Finland-Japan Workshop in Industrial and Applied Mathematics 2026

My recent research consists of three main pillars.

One of these focuses on Topological Data Analysis (TDA) and its industrial applications. I have been working on a fine-grained topological framework based on modeling domain-specific features using Cellular Sheaves and Cosheaves, which has theoretically established. Within this framework, counterfactual inconsistencies are exposed through the conjugation of higher topological invariants.

A presentation will be held during the event running from January 19 to January 21, 2026. Please check below for further information.

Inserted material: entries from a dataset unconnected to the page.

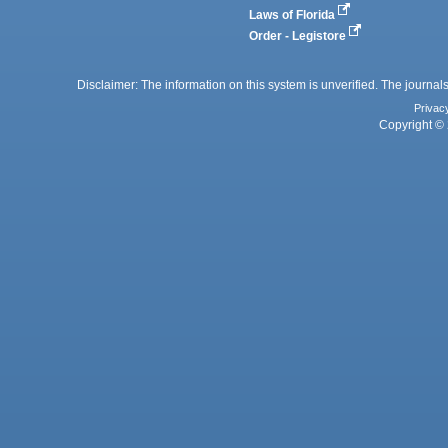
Laws of Florida
Order - Legistore
Disclaimer: The information on this system is unverified. The journals
Privac
Copyright © 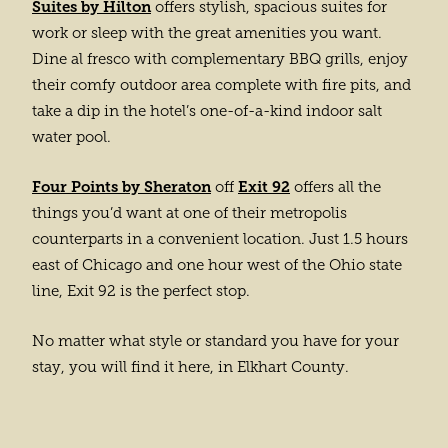
Suites by Hilton
offers stylish, spacious suites for
work or sleep with the great amenities you want.
Dine al fresco with complementary BBQ grills, enjoy
their comfy outdoor area complete with fire pits, and
take a dip in the hotel’s one-of-a-kind indoor salt
water pool.
Four Points by Sheraton
Exit 92
off
offers all the
things you’d want at one of their metropolis
counterparts in a convenient location. Just 1.5 hours
east of Chicago and one hour west of the Ohio state
line, Exit 92 is the perfect stop.
No matter what style or standard you have for your
stay, you will find it here, in Elkhart County.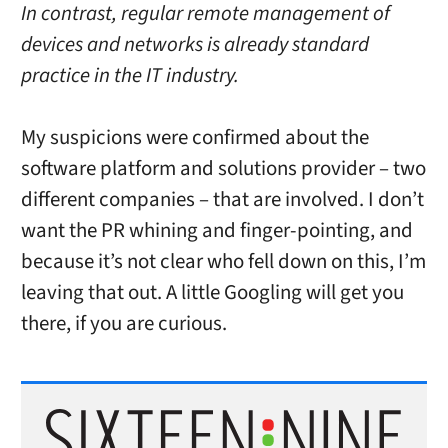
In contrast, regular remote management of
devices and networks is already standard
practice in the IT industry.
My suspicions were confirmed about the
software platform and solutions provider – two
different companies – that are involved. I don’t
want the PR whining and finger-pointing, and
because it’s not clear who fell down on this, I’m
leaving that out. A little Googling will get you
there, if you are curious.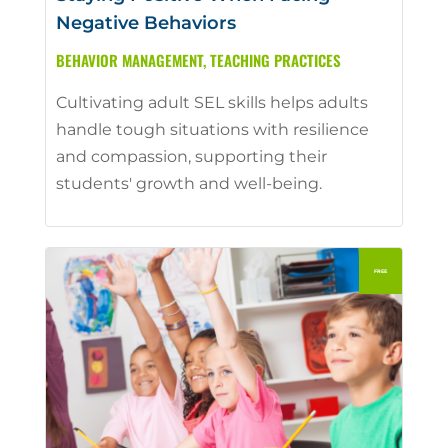
Negative Behaviors
BEHAVIOR MANAGEMENT
,
TEACHING PRACTICES
Cultivating adult SEL skills helps adults
handle tough situations with resilience
and compassion, supporting their
students' growth and well-being.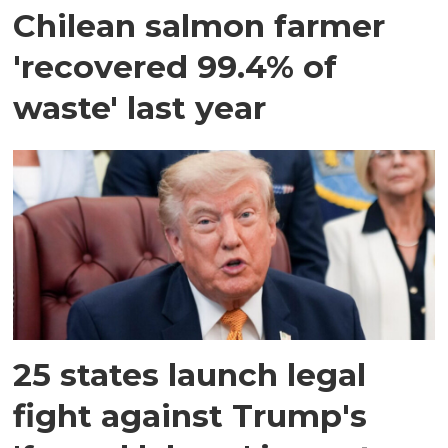
Chilean salmon farmer
'recovered 99.4% of
waste' last year
25 states launch legal
fight against Trump's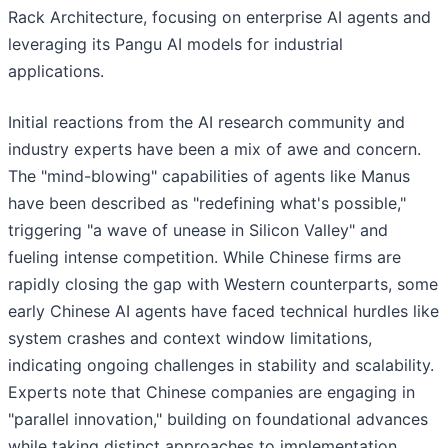
Rack Architecture, focusing on enterprise AI agents and
leveraging its Pangu AI models for industrial
applications.
Initial reactions from the AI research community and
industry experts have been a mix of awe and concern.
The "mind-blowing" capabilities of agents like Manus
have been described as "redefining what's possible,"
triggering "a wave of unease in Silicon Valley" and
fueling intense competition. While Chinese firms are
rapidly closing the gap with Western counterparts, some
early Chinese AI agents have faced technical hurdles like
system crashes and context window limitations,
indicating ongoing challenges in stability and scalability.
Experts note that Chinese companies are engaging in
"parallel innovation," building on foundational advances
while taking distinct approaches to implementation,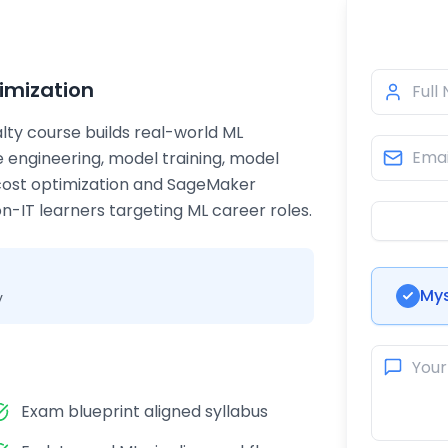
imization
lty course builds real-world ML
re engineering, model training, model
cost optimization and SageMaker
-IT learners targeting ML career roles.
Mys
y
Exam blueprint aligned syllabus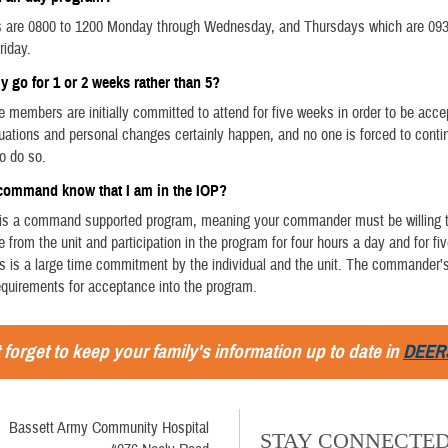
s are 0800 to 1200 Monday through Wednesday, and Thursdays which are 093
riday.
ly go for 1 or 2 weeks rather than 5?
ce members are initially committed to attend for five weeks in order to be acce
uations and personal changes certainly happen, and no one is forced to contin
o do so.
 command know that I am in the IOP?
s is a command supported program, meaning your commander must be willing 
 from the unit and participation in the program for four hours a day and for f
is is a large time commitment by the individual and the unit. The commander’s
requirements for acceptance into the program.
 forget to keep your family's information up to date in
DEER
Bassett Army Community Hospital
STAY CONNECTE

DatesJanuary 19–21, 2026 (The exact schedule for my specific session is currently pending).
Official informationhttps://sites.google.com/view/finland-japan-workshop-iam/information
LocationAt Tokyo Kioicho Campus of Josai University
TitleSpectral Identification of Logical Defects: An Inverse Problem on Cellular Sheaves
AbstractIn industrial systems ranging from supply chain networks to generative causal models, the “Direct Problem” is well-understood: given a consistent set of mechanisms (laws) and initial conditions, data flows harmonically across the network. The corresponding “Inverse Problem”—detecting and localizing structural contradictions (defects) based solely on noisy observed data—remains ill-posed and computationally challenging.

I propose a robust topological framework for solving this inverse problem using Persistent Spectral Sheaf Theory. I model the system as a cellular sheaf over a graph, where restriction maps encode local consistency constraints (mechanisms). While standard approaches treat inconsistency as a binary satisfiability failure, I redefine it as a continuous spectral obstruction in the 1st Sheaf Cohomology group (H^1), together with the 0th. I introduce the concept of “Spectral Witnesses”—eigenvectors of the Persistent Sheaf Laplacian (PSL) that localize the source of global inconsistency.


Analogous to how boundary measurements in impedance tomography identify internal physical voids, the harmonic modes of the PSL identify “logical voids”—cycles where local consistency fails to integrate globally. By filtrating over a tolerance parameter, I separate transient measurement noise from persistent structural impossibilities. I demonstrate the efficacy of this method in identifying “impossible” states in counterfactual causal inference, effectively solving the inverse problem of validating complex relational data.